July 14, 2012 in Reviews by Chris Foley


Holy Knights
Between Daylight and Pain

“It’sa time! It’sa time to party like it’sa nineteen freaking ninety nine!” This is becoming one of my favourite ways to kick off reviews of this ilk, and it’s always all smiles when I hear a band nailing that oh-so-glorious style of power metal that was so bloody good back then. Call me hideously nostalgic, or maybe a touch loony for the likes of Return to Heaven Denied and Legendary Tales, but any band paying homage or sounding remotely like it did back then are some of the best fun around.

To those more clued up on the style – particularly those who know a good majority of the early 00’s power metal bands – Holy Knights should be a familiar name. They’re one of those bands who released an album which sounded to little fanfare upon release; the kind with awesome artwork which now might well cost an arm and/or a leg for a hardcopy. Yes, their debut Gate Through The Past is one of those borderline rare power metal albums, and one that is best left fantasizing about. There was a slight charm to it, but it didn’t offer anything Rhapsody, Thy Majestie or Fairyland already displayed in fine form.

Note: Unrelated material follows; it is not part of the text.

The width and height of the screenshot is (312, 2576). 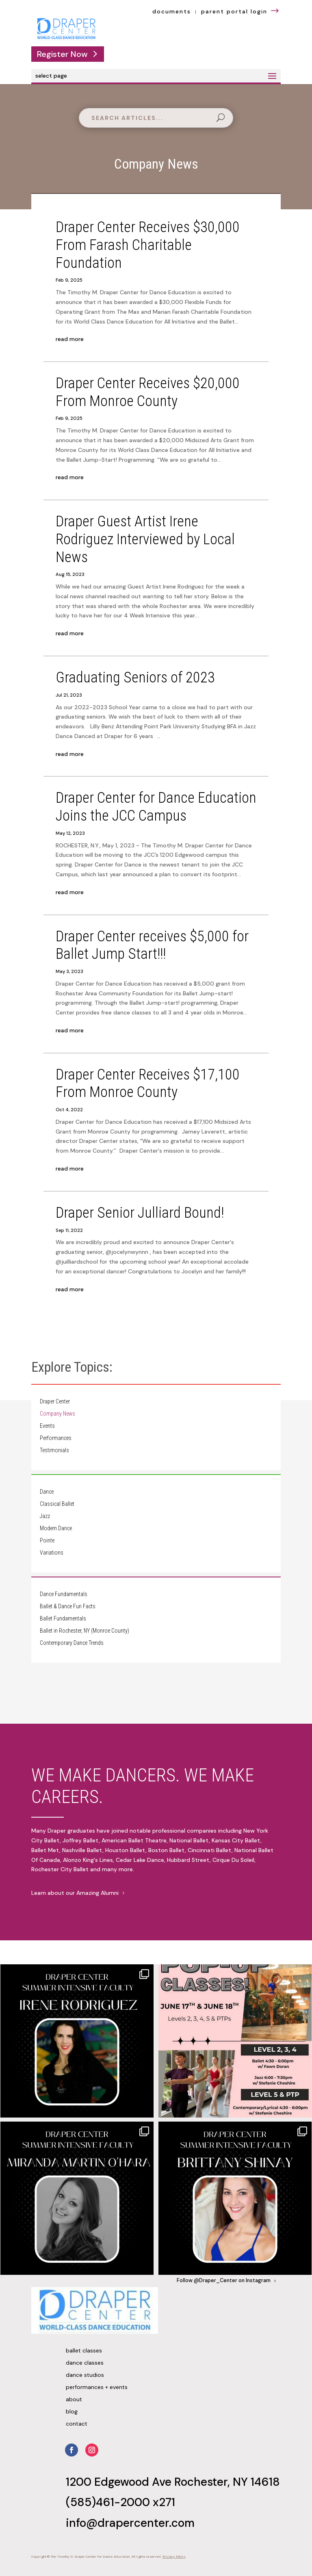 I want to click on Draper Center for Dance Education Joins the JCC Campus, so click(x=156, y=806).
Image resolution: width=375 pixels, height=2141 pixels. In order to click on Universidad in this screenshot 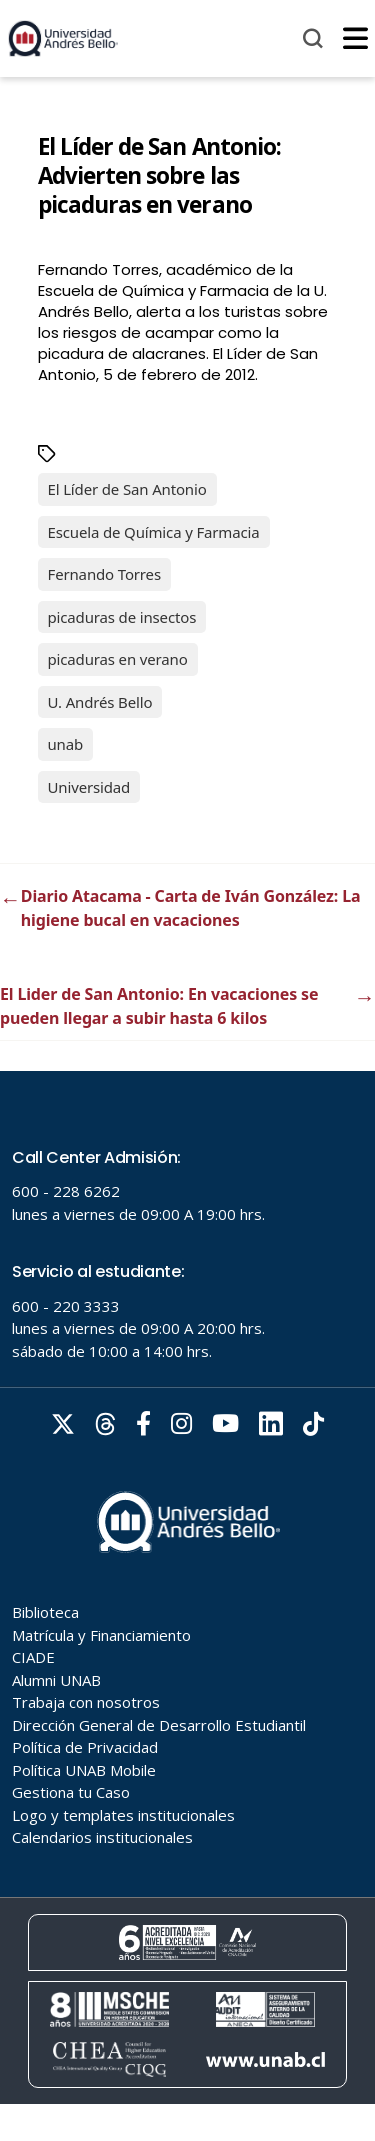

History lesson aside, we flash forward to present day, where much to my surprise (and I’m sure many others) Holy Knights have reformed and released a bloody new album. Further surprise came from just how good this is: the band still keeps intact their Italian power metal roots, but they drop a good deal of the symphonic fantasy worship in favour of a slick progressive power approach ala DGM, Vision Divine, and Labyrinth. There’s also a slight neo-classical edge too, which totally sets the album off nicely.

Between Daylight And Pain is majestic and mature, modern and nostalgic; a collection of eight Italian progressive power metal delights (nine if you get a Japanese edition). Holy Knights particularly reminds me of DGM across the album, albeit with a good deal more focus on the power metal side. The performances are superlative, with charming vocals, cheese-dripping keyboards, hyper-charged drumming, and virtuosic guitar playing. The vocal lines themselves, as well as all of the choruses are very well done here on Between Daylight And Pain, be it the mighty soaring chorus in “Mistery” or the romantic middle period Sonata Arctica approach of “Wasted Time”.

On the whole, Between Daylight And Pain is a quality release, boasting a good wealth of depth and replayability; it’s great to see a band I thought we’d never hear from again doing the rounds once more. A great comeback album, Holy Knights blend the formative Italian scene’s style into the splendour of acts such as Vision Divine or DGM at their established finest. Fans of good old fashioned Euro power metal – particularly the Italian school – need this in their lives.